Der Server wird ein eigends dafür entickeltes Tool sein, ich bin nur für die Bereitstellung des Internetzuganges verantwortlich. Internet ist 24h da (T-DSL), aber die Sicherheitsfragen sind noch nicht geklärt.

bye
Micha

Ganz einfach:

Du gibst dem Web-Server eine IP-Adr. die sich von der Netzwerkkennung her vom LAN unterscheidet. Dann brauchst Du bloss noch dem Router beibringen, diese zwar nach draussen zu routen, aber nicht ins LAN.

F.X. :

LAN 192.168.1.1 / 24 (also 255.255.255.0)
WEB-Server 192.168.2.1 / 24

Mit Ping testen & habe fertig.

Greetz,
Saabray.

Hallo,

Vielleicht verrätst Du uns ersteinmal, warum Du das machen
willst und welches Problem Du zu lösen gedenkst.

OK. Es soll ein Entwicklungsprojekt werden. Ein spezielles,
medizintechnisches Projekt wird im Internet verfügbar sein um
EKG-Daten von EKG-Recordern aufzusammeln. Die EKG-Recorder
bekommen eine Software, die über den Heim-PC des Patienten die
Daten auf unseren Server schickt. Dieser sammelt alles
zusammen und verschickt es in geeigneter Form an den
zuständigen Fachmann.

Ok.

Dieser im Internet verfügbare Dienst soll mal separat irgendwo
laufen.

Was meinst Du mit „separat“?

Aber während der Entwicklungsphase sollte er das
möglichst nahe beim Entwickler, also z.B. hier im Haus, tun.
Eine logische Anbindung an das Hausnetz ist nicht erforderlich
(von mir auch nicht erwünscht).

Warum nicht? Wenn das nicht erwünscht ist, musst Du eine weitere DSL-Leitung nehmen, allein, ich kann den Sinn dessen nicht erkennen.

Der Server wird ein eigends dafür entickeltes Tool sein,

Wie jetzt? Eine Eihenentwicklung? Naja, ich würde vermutlich eher empfohlen haben, das mit ein paar Scripten auf einem Apachen zu machen, aber jeder nach seinem Gusto.

ich
bin nur für die Bereitstellung des Internetzuganges
verantwortlich. Internet ist 24h da (T-DSL), aber die
Sicherheitsfragen sind noch nicht geklärt.

Ach, komm, bei Patientendaten kann man da doch mal erstmal 'rumprobieren. Sind ja keine Daten zu Atomraketen. Und wen interessiert schon ein simples EKG? Und wen interssiert schon, ob sie akkurat ankommen?

Hallo,

Dann brauchst Du
bloss noch dem Router beibringen […]

man kann sich auch ein Loch in die Kniescheibe bohren und heiße Milch hineinfüllen: ich frage mich nur ganz verschärft nach dem Sinn des ganzen.

Gruß,

Sebastian

Moin Basti!,

? ja und ? wie soll’s sonst gehen ?
irgendwie sollen ja die Patienten auf den Web-Server zugreifen könen…

verwirrter Saabray grüßt…

Hi…

Vielleicht verrätst Du uns ersteinmal, warum Du das machen
willst und welches Problem Du zu lösen gedenkst.

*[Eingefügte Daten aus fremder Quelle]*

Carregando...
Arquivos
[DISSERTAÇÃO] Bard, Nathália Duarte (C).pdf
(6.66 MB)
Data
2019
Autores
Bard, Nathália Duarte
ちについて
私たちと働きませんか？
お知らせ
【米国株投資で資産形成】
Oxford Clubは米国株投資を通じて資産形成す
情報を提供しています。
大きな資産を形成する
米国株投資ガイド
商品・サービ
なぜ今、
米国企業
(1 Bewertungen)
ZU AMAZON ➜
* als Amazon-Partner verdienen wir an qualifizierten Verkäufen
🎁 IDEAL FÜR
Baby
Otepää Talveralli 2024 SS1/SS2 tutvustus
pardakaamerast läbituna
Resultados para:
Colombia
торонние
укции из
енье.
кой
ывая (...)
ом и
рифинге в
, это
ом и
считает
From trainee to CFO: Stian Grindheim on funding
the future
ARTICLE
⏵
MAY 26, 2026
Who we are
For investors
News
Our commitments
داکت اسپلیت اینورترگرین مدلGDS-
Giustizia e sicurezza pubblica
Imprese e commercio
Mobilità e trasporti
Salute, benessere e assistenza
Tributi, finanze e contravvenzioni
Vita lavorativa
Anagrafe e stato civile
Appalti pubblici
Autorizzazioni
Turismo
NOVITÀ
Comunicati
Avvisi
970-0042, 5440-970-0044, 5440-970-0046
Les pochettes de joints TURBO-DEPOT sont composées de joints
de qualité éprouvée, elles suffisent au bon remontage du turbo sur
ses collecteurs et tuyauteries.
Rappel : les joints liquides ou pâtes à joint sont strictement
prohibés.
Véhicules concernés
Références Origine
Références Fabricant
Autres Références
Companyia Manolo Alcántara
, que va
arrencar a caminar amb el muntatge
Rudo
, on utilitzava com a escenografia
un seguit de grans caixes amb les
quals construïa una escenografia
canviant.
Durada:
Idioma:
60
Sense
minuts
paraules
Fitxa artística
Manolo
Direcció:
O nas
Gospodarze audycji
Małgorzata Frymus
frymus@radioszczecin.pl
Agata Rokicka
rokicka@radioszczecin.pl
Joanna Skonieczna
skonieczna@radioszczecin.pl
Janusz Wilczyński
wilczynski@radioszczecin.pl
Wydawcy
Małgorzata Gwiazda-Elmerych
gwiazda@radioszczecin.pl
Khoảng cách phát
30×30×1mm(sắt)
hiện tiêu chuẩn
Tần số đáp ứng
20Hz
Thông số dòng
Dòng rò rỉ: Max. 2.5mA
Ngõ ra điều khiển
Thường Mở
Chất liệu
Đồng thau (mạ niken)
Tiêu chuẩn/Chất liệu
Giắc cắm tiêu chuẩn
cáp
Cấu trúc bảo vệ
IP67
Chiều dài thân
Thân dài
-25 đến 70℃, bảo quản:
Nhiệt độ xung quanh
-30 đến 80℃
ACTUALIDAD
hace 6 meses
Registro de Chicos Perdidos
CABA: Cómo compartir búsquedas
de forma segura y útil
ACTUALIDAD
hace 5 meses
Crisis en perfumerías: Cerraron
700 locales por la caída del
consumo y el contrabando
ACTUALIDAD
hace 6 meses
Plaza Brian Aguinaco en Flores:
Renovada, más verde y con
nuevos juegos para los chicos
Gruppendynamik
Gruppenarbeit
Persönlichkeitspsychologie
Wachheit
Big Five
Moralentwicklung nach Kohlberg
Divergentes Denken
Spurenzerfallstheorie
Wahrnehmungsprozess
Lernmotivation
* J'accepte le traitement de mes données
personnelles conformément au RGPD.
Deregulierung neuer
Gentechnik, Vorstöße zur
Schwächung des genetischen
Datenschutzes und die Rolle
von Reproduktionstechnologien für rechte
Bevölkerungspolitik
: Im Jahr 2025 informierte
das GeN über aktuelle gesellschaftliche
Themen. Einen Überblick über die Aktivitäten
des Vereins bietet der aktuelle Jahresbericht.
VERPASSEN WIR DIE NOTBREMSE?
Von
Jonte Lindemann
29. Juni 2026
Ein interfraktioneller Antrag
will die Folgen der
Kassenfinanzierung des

OK. Es soll ein Entwicklungsprojekt werden. Ein spezielles,
medizintechnisches Projekt wird im Internet verfügbar sein um
EKG-Daten von EKG-Recordern aufzusammeln. Die EKG-Recorder
bekommen eine Software, die über den Heim-PC des Patienten die
Daten auf unseren Server schickt. Dieser sammelt alles
zusammen und verschickt es in geeigneter Form an den
zuständigen Fachmann.
Dieser im Internet verfügbare Dienst soll mal separat irgendwo
laufen. Aber während der Entwicklungsphase sollte er das
möglichst nahe beim Entwickler, also z.B. hier im Haus, tun.
Eine logische Anbindung an das Hausnetz ist nicht erforderlich
(von mir auch nicht erwünscht).

Warum nicht? Ich sehe keinerlei Problem dabei. Es handelt sich hier um einen Test, bei dem wahrscheinlich mit fiktiven Daten gearbeitet wird, Sicherheit ist also kein Thema. Mal abgesehen davon, daß es in Deinem Hausnetz wohl nicht allzuviele Angreifer geben wird.
Mit einem entsprechenden DSL-Router ist das allerdings möglich, wenn Du unbedingt willst. Ich denke hier vor allem an einen selbstgebastelten Linux-Router, der kann die Netze sogar physikalisch trennen, wenn er genügend Netzwerkkarten hat.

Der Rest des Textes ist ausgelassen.